I'm not a horror expert. I didn't go to school for cinematography or screen play writing. When I watch horror movies, I base my assessment first and foremost on how I feel while watching the movie. No matter how masterful the dialogue or beautiful the cinematography, if my gut says no thanks, I can't gush about it. Even if it's critically acclaimed and people I respect rave about it. I've listened to The Last Knock podcast on the topic, and I highly recommend the episode, but I still can't jump into The Babadook fan club. I appreciated their points and agreed with many of them. I'm still baffled by the 98% rating on Rotten Tomatoes.
**Spoiler Alert** I would recommend watching the movie and judging for yourself before going forward. I have several spoilers in the following content.
A single mother with a difficult son struggles with making ends meet and the shadow cast by her deceased husband. Things go from horrible to worse when a strange book is opened and read, unleashing a monster in their home.
What Worked for Me
The cinematography is beautiful and the dialogue fantastic. The characters are limited in number but strong in showing. The mother was someone I could sympathize with, and I loved the elderly neighbor. The movie kept me guessing until the end. I wasn't sure whether I was looking at a rift on The Others or a haunting or something new. The raw and unflattering picture it offered of motherhood was refreshing. The pace was well done and the music was great. These are all great things. It should be enough, right?
What Didn't Work for Me
Let me start this out with the admission that I have the maternal instincts of a log. I thought the neighbor's squalling infant was an injured cat and searched for said cat for two weeks. My husband still thinks this is hysterical.

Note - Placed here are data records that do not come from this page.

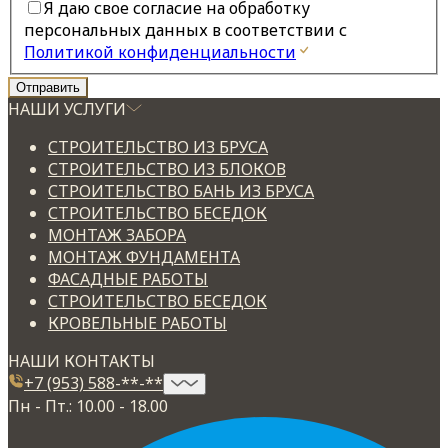
Я даю свое согласие на обработку
персональных данных в соответствии с
Политикой конфиденциальности
НАШИ УСЛУГИ
СТРОИТЕЛЬСТВО ИЗ БРУСА
СТРОИТЕЛЬСТВО ИЗ БЛОКОВ
СТРОИТЕЛЬСТВО БАНЬ ИЗ БРУСА
СТРОИТЕЛЬСТВО БЕСЕДОК
МОНТАЖ ЗАБОРА
МОНТАЖ ФУНДАМЕНТА
ФАСАДНЫЕ РАБОТЫ
СТРОИТЕЛЬСТВО БЕСЕДОК
КРОВЕЛЬНЫЕ РАБОТЫ
НАШИ КОНТАКТЫ
+7 (953) 588-**-**
Пн - Пт.: 10.00 - 18.00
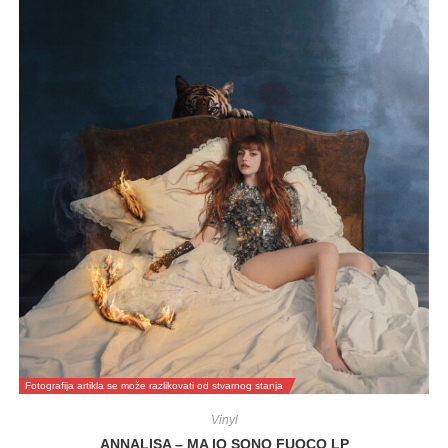
Fotografija artikla se može razlikovati od stvarnog stanja
Vinyl
ANNALISA – MA IO SONO FUOCO LP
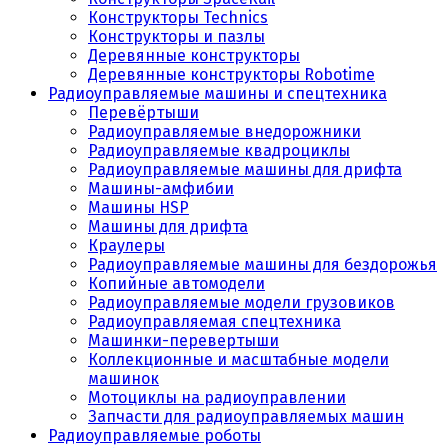
Конструкторы Technics
Конструкторы и пазлы
Деревянные конструкторы
Деревянные конструкторы Robotime
Радиоуправляемые машины и спецтехника
Перевёртыши
Радиоуправляемые внедорожники
Радиоуправляемые квадроциклы
Радиоуправляемые машины для дрифта
Машины-амфибии
Машины HSP
Машины для дрифта
Краулеры
Радиоуправляемые машины для бездорожья
Копийные автомодели
Радиоуправляемые модели грузовиков
Радиоуправляемая спецтехника
Машинки-перевертыши
Коллекционные и масштабные модели
машинок
Мотоциклы на радиоуправлении
Запчасти для радиоуправляемых машин
Радиоуправляемые роботы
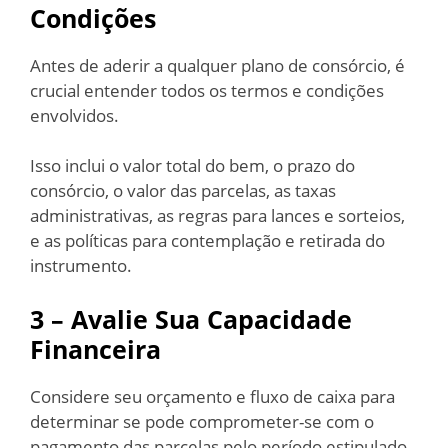
Condições
Antes de aderir a qualquer plano de consórcio, é
crucial entender todos os termos e condições
envolvidos.
Isso inclui o valor total do bem, o prazo do
consórcio, o valor das parcelas, as taxas
administrativas, as regras para lances e sorteios,
e as políticas para contemplação e retirada do
instrumento.
3 – Avalie Sua Capacidade
Financeira
Considere seu orçamento e fluxo de caixa para
determinar se pode comprometer-se com o
pagamento das parcelas pelo período estipulado.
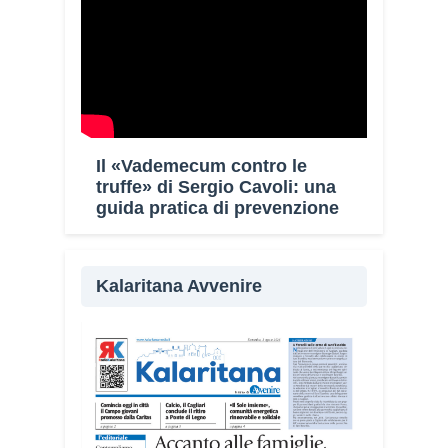
Il «Vademecum contro le
truffe» di Sergio Cavoli: una
guida pratica di prevenzione
Kalaritana Avvenire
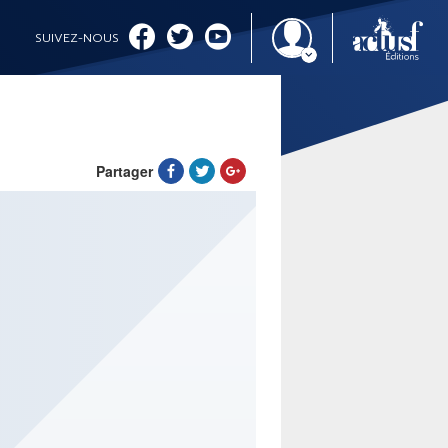
SUIVEZ-NOUS
Partager
IMAGINALES 2026
CINÉMA ET SÉRIES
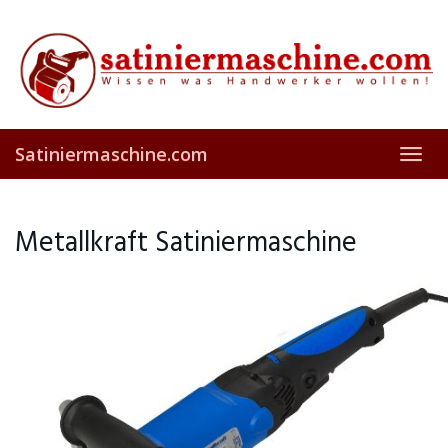
Skip
to
main
content
Satiniermaschine.com
Toggl
navig
Metallkraft Satiniermaschine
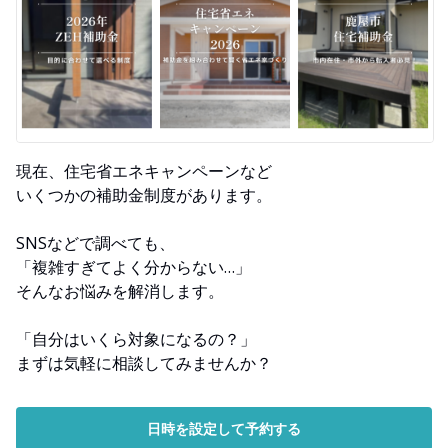
現在、住宅省エネキャンペーンなど
いくつかの補助金制度があります。
SNSなどで調べても、
「複雑すぎてよく分からない…」
そんなお悩みを解消します。
「自分はいくら対象になるの？」
まずは気軽に相談してみませんか？
日時を設定して予約する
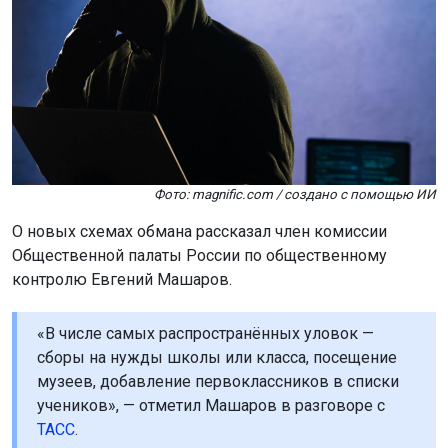
Фото: magnific.com / создано с помощью ИИ
О новых схемах обмана рассказал член комиссии
Общественной палаты России по общественному
контролю Евгений Машаров.
«В числе самых распространённых уловок —
сборы на нужды школы или класса, посещение
музеев, добавление первоклассников в списки
учеников», — отметил Машаров в разговоре с
ТАСС
.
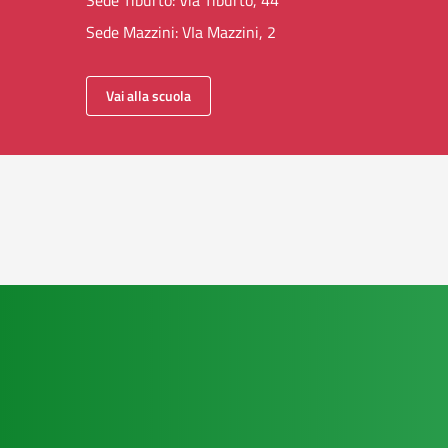
Sede Tiburto: Via Tiburto, 44
Sede Mazzini: VIa Mazzini, 2
Vai alla scuola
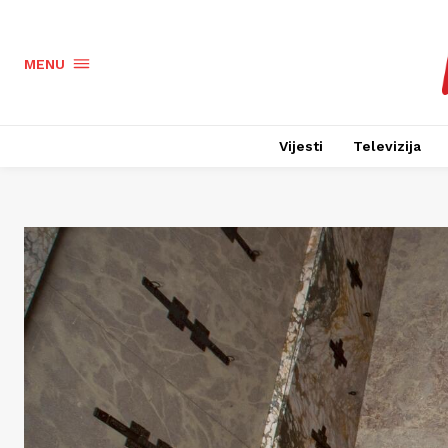
MENU
Vijesti
Televizija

The kid was one of the most frightening creatures I've seen in a while, and I don't mean this in a he was scary kind of way. I mean annoying to the point of pressing pillows to my ears to drown out the sound of his screech. He was loud, demanding, and mentally unstable. Screaming tantrums. Constructing weapons and pushing children out of tree houses a la The Good Son. He was a great actor, but I spent half of the movie wondering how the two hadn't headlined as a tragic case in the paper, which spurred on my belief that we were looking at a remake of The Others. The extent to which I did not like first-half-of-movie-child made me uncomfortable because I was imagining terrible scenarios. When the mother yelled, "Why can't you just be normal?" My thoughts were: "Oh My God, right???" and "Well, the little bastard needs therapy anyways. Why not? You tell him!"
The switch in the child when the mother lost her sh*t would have been effective if there had been a transformation when the Babadook first entered the picture. I thought it was cool the kid defied our expectations and rose to the challenge, but I couldn't believe it. Early movie kid didn't have redeeming qualities to make me suspect he would be capable of a transition that involved real feelings. Murder, sure. Rising above his mother's fall and spurring her love to drive out the creature? No way.
The final straw was the taming of the Babadook. Who knew he would make a creepy but beloved addition to the household? I see the metaphor for grief. It was obvious. But why do you have to feed it worms?
And there's the family dog. I get it. It's a very effective illustration of just how far the "infected" person has devolved, but I'm tired of it. Every. Single. Time.
Rating: 3 out of 5 Stars.
Maybe I'll watch it again and glean some insight I missed in the first go around. I didn't like how the movie made me feel (imagining bad things happening to a kid is disturbing), but I can't dock a movie for creating a strong emotional response. The ending was the biggest disappointment, feelings aside.
I do appreciate that it's created and directed by a woman, which is a rare feat in the horror industry. We need more of that, but it doesn't mean I'm judging this any differently than the next film.
I left The Babadook frustrated. If you liked it, I'm happy for you. What was it that I missed?